(Dataset excerpts Opens)

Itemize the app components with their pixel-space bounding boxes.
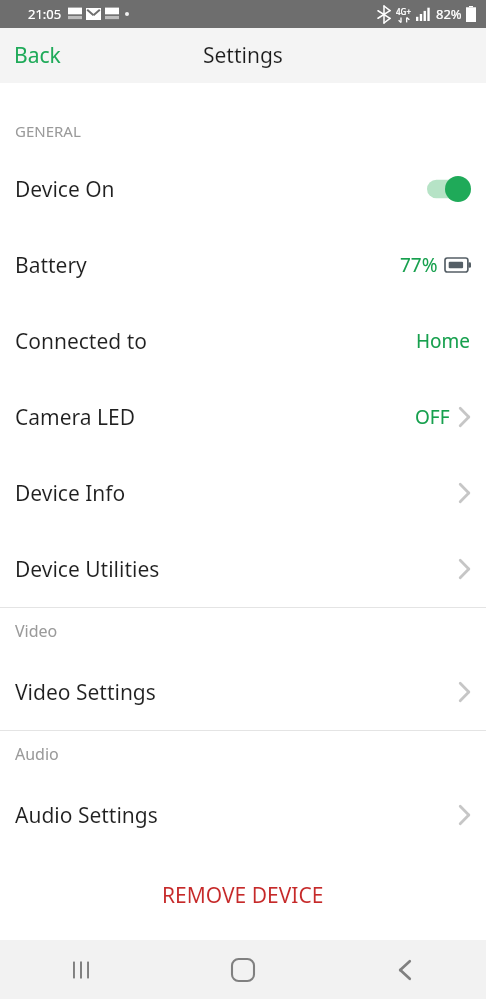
button[interactable]: Video Settings bbox=[0, 654, 486, 730]
staticText: REMOVE DEVICE bbox=[162, 881, 324, 910]
staticText: Connected to bbox=[15, 327, 147, 356]
staticText: 77% bbox=[400, 252, 438, 278]
staticText: Back bbox=[14, 41, 61, 70]
staticText: Device Utilities bbox=[15, 555, 160, 584]
staticText: 82% bbox=[436, 5, 462, 23]
button[interactable]: Device Utilities bbox=[0, 531, 486, 607]
button[interactable]: Battery bbox=[0, 227, 486, 303]
button[interactable]: Camera LED bbox=[0, 379, 486, 455]
staticText: Audio bbox=[15, 743, 59, 765]
staticText: 21:05 bbox=[28, 5, 62, 23]
staticText: Video bbox=[15, 620, 58, 642]
staticText: GENERAL bbox=[15, 121, 81, 141]
button[interactable]: REMOVE DEVICE bbox=[0, 871, 486, 920]
button[interactable]: Back bbox=[0, 33, 75, 78]
button[interactable]: Recent apps bbox=[0, 940, 162, 999]
button[interactable]: Home bbox=[162, 940, 324, 999]
button[interactable]: Device On bbox=[0, 151, 486, 227]
staticText: Device On bbox=[15, 175, 115, 204]
button[interactable]: Device On toggle bbox=[427, 176, 471, 202]
button[interactable]: Device Info bbox=[0, 455, 486, 531]
staticText: Home bbox=[416, 328, 471, 354]
staticText: Audio Settings bbox=[15, 801, 158, 830]
button[interactable]: Audio Settings bbox=[0, 777, 486, 853]
button[interactable]: Back bbox=[324, 940, 486, 999]
staticText: Device Info bbox=[15, 479, 126, 508]
staticText: OFF bbox=[415, 404, 450, 430]
staticText: Camera LED bbox=[15, 403, 136, 432]
staticText: Battery bbox=[15, 251, 87, 280]
button[interactable]: Connected to bbox=[0, 303, 486, 379]
staticText: Video Settings bbox=[15, 678, 156, 707]
staticText: 4G+ bbox=[396, 6, 411, 17]
staticText: Settings bbox=[203, 41, 283, 70]
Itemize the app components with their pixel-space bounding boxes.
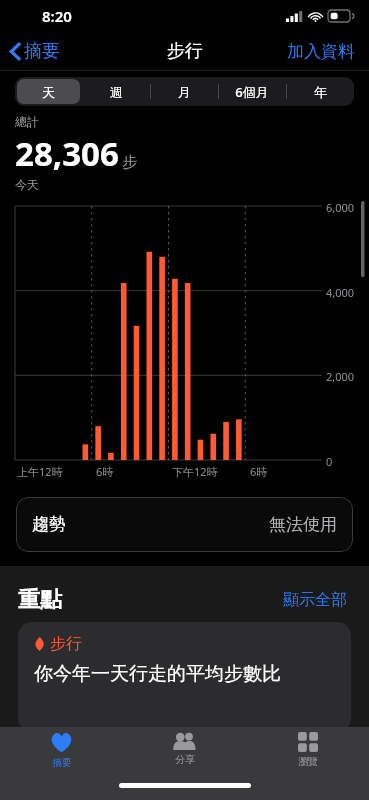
staticText: 8:20 [42, 6, 72, 26]
button[interactable]: 顯示全部 [279, 586, 351, 614]
staticText: 2,000 [326, 369, 355, 384]
staticText: 你今年一天行走的平均步數比 [34, 662, 281, 686]
button[interactable]: 趨勢 [16, 497, 353, 552]
staticText: 天 [42, 84, 55, 100]
staticText: 摘要 [24, 40, 60, 63]
staticText: 趨勢 [32, 514, 66, 535]
staticText: 6,000 [326, 200, 355, 215]
staticText: 摘要 [52, 756, 72, 769]
staticText: 年 [314, 84, 327, 100]
button[interactable]: 加入資料 [273, 37, 369, 66]
staticText: 下午12時 [172, 464, 218, 479]
staticText: 步行 [50, 634, 82, 654]
staticText: 月 [178, 84, 191, 100]
button[interactable]: 6個月 [218, 77, 286, 106]
staticText: 上午12時 [17, 464, 63, 479]
button[interactable]: 瀏覽 [246, 727, 369, 775]
button[interactable]: 摘要 [0, 727, 123, 775]
button[interactable]: 週 [82, 77, 150, 106]
staticText: 今天 [15, 177, 39, 192]
staticText: 步 [122, 153, 137, 172]
staticText: 週 [110, 84, 123, 100]
button[interactable]: 年 [286, 77, 354, 106]
staticText: 分享 [175, 753, 195, 766]
staticText: 步行 [167, 40, 203, 63]
staticText: 重點 [18, 586, 62, 614]
button[interactable]: 月 [150, 77, 218, 106]
button[interactable]: 天 [15, 77, 82, 106]
staticText: 6時 [96, 464, 114, 479]
button[interactable]: 步行 [18, 622, 351, 732]
staticText: 6個月 [235, 83, 269, 101]
button[interactable]: 摘要 [0, 36, 68, 67]
staticText: 瀏覽 [298, 755, 318, 768]
staticText: 28,306 [15, 131, 119, 176]
staticText: 6時 [250, 464, 268, 479]
staticText: 4,000 [326, 285, 355, 300]
staticText: 0 [326, 454, 333, 469]
staticText: 無法使用 [269, 514, 337, 535]
staticText: 總計 [15, 114, 39, 129]
button[interactable]: 分享 [123, 727, 246, 775]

(Dataset excerpts Closes)

* Brief *
Show me every line in the data above that includes "Battery".

* Task output *
button[interactable]: Battery bbox=[0, 227, 486, 303]
staticText: Battery bbox=[15, 251, 87, 280]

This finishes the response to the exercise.